Aaron and Christine Boring (yeah, seriously) of Pittsburgh, PA, are suing Google for posting images of their home which is located on a private road. The suit, filed Wednesday in Pennsylvania, asks for $25,000 in damages and the destruction of all photos of their home in all media (including film . . .). The suit does display a basic knowledge of the Street View program (other than the film part). It was filed on Wednesday (so this isn’t an April Fools’ joke).
What better way to protect your privacy, bought for “a considerable sum of money” (according to the Smoking Gun, records indicate that was $163,000), than to file a public record with the address and photographs of your private residence?
But seriously, there is some merit to some of their arguments.
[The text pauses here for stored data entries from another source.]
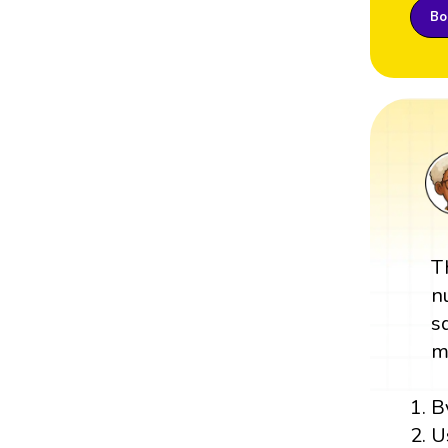
Boo
T
n
s
m
B
U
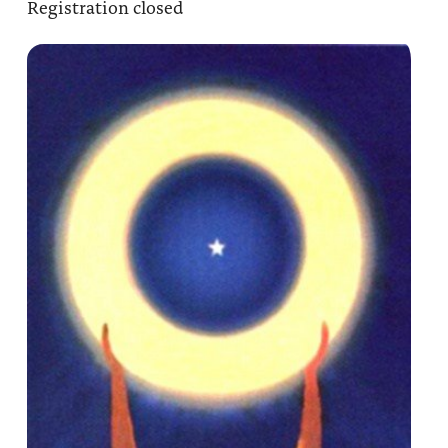
Registration closed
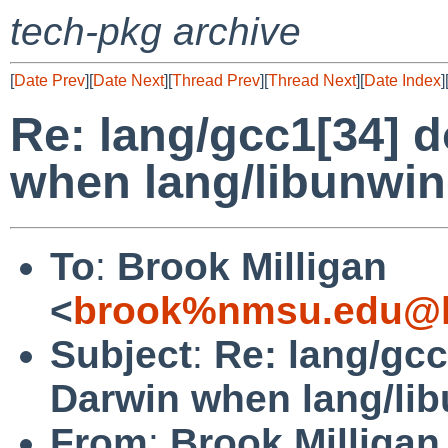
tech-pkg archive
[
Date Prev
][
Date Next
][
Thread Prev
][
Thread Next
][
Date Index
]
Re: lang/gcc1[34] d
when lang/libunwind
To
:
Brook Milligan
<
brook%nmsu.edu@l
Subject
:
Re: lang/gcc
Darwin when lang/lib
From
:
Brook Milligan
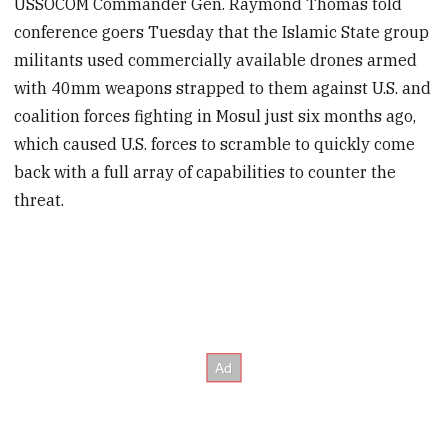
USSOCOM Commander Gen. Raymond Thomas told
conference goers Tuesday that the Islamic State group
militants used commercially available drones armed
with 40mm weapons strapped to them against U.S. and
coalition forces fighting in Mosul just six months ago,
which caused U.S. forces to scramble to quickly come
back with a full array of capabilities to counter the
threat.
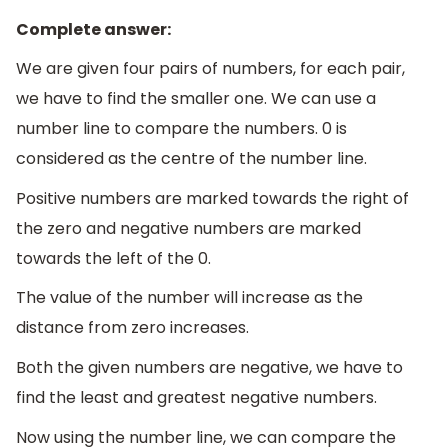
Complete answer:
We are given four pairs of numbers, for each pair,
we have to find the smaller one. We can use a
number line to compare the numbers. 0 is
considered as the centre of the number line.
Positive numbers are marked towards the right of
the zero and negative numbers are marked
towards the left of the 0.
The value of the number will increase as the
distance from zero increases.
Both the given numbers are negative, we have to
find the least and greatest negative numbers.
Now using the number line, we can compare the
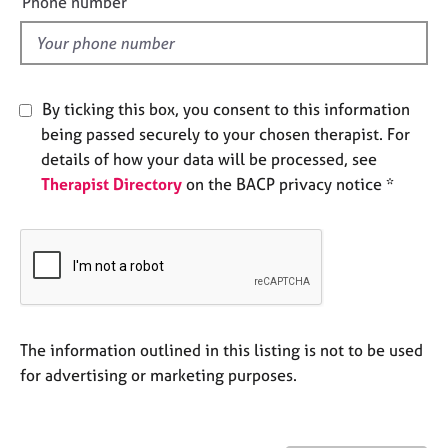
Phone number
j
r
l
o
a
d
b
p
s
y
By ticking this box, you consent to this information
E
being passed securely to your chosen therapist. For
v
details of how your data will be processed, see
e
Therapist Directory
on the BACP privacy notice *
n
t
s
a
n
d
r
e
The information outlined in this listing is not to be used
s
for advertising or marketing purposes.
o
u
r
c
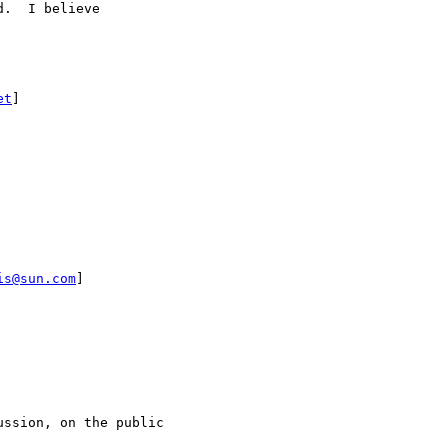
.  I believe 

et
]

is@sun.com
]

ssion, on the public
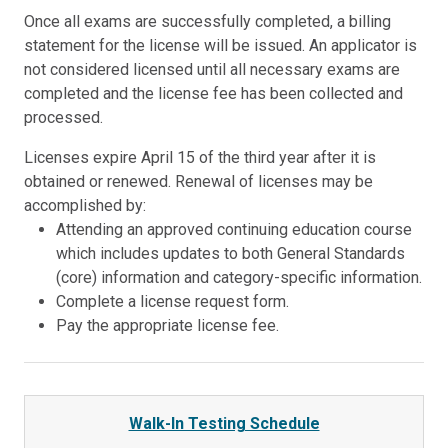
Once all exams are successfully completed, a billing
statement for the license will be issued. An applicator is
not considered licensed until all necessary exams are
completed and the license fee has been collected and
processed.
Licenses expire April 15 of the third year after it is
obtained or renewed. Renewal of licenses may be
accomplished by:
Attending an approved continuing education course
which includes updates to both General Standards
(core) information and category-specific information.
Complete a license request form.
Pay the appropriate license fee.
Walk-In Testing Schedule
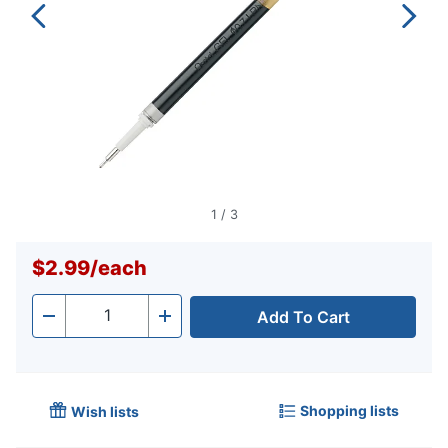
1
/
3
$2.99
/
each
Add To Cart
Quantity
-
+
Shopping lists
Wish lists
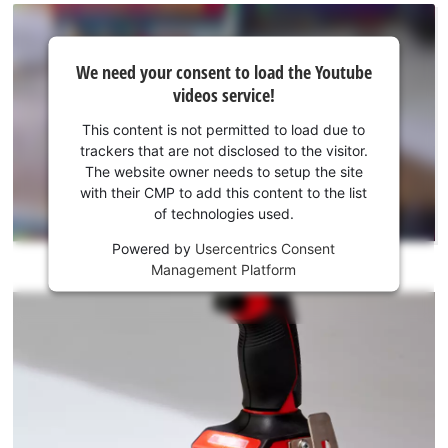
We
We need your consent to load the Youtube
need
videos service!
your
consent
This content is not permitted to load due to
to load
trackers that are not disclosed to the visitor.
the
The website owner needs to setup the site
Youtube
with their CMP to add this content to the list
of technologies used.
service!
Powered by
Usercentrics Consent
This
Management Platform
content
is
not
permitted
to
load
due
to
trackers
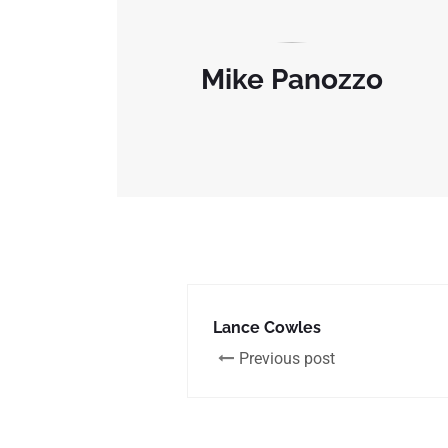
Mike Panozzo
Lance Cowles
Previous post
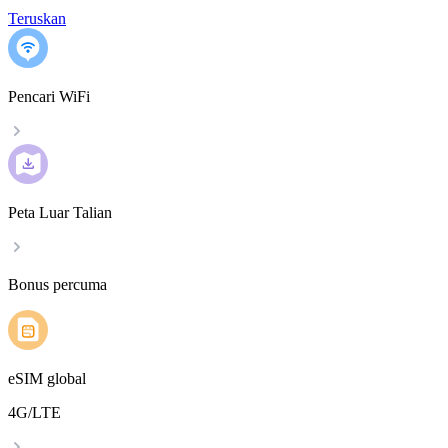
Teruskan
Pencari WiFi
Peta Luar Talian
Bonus percuma
eSIM global
4G/LTE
They claim that the private status of their road is “clearly marked.” I’m not sure which of the actual road signs from their road, pictured at right, is supposed to be the clearly marked one, but maybe it’s legible in person.
Perhaps best of all? The road numbering Google uses is so off that you actually can’t locate their house given their street address unless you know what you’re looking for.
However, the suit does get a bit more credible. It appears that Oakridge Ln terminates in the Borings’ private driveway. In the suit, they state that their property contains a 50-foot easement (presumably the road). So Google did, apparently, drive up their driveway and photograph their house, garage and pool. How this caused them $25,000 in damages remains to be demonstrated, of course.
But here’s one idea for a compromise: Google will destroy any photos taken from within fifty feet of the Boring house (ie on the Boring property). However, I’m not sure that just being on a private road, especially a portion not owned and controlled by the plaintiffs, constitutes an infringement of their privacy.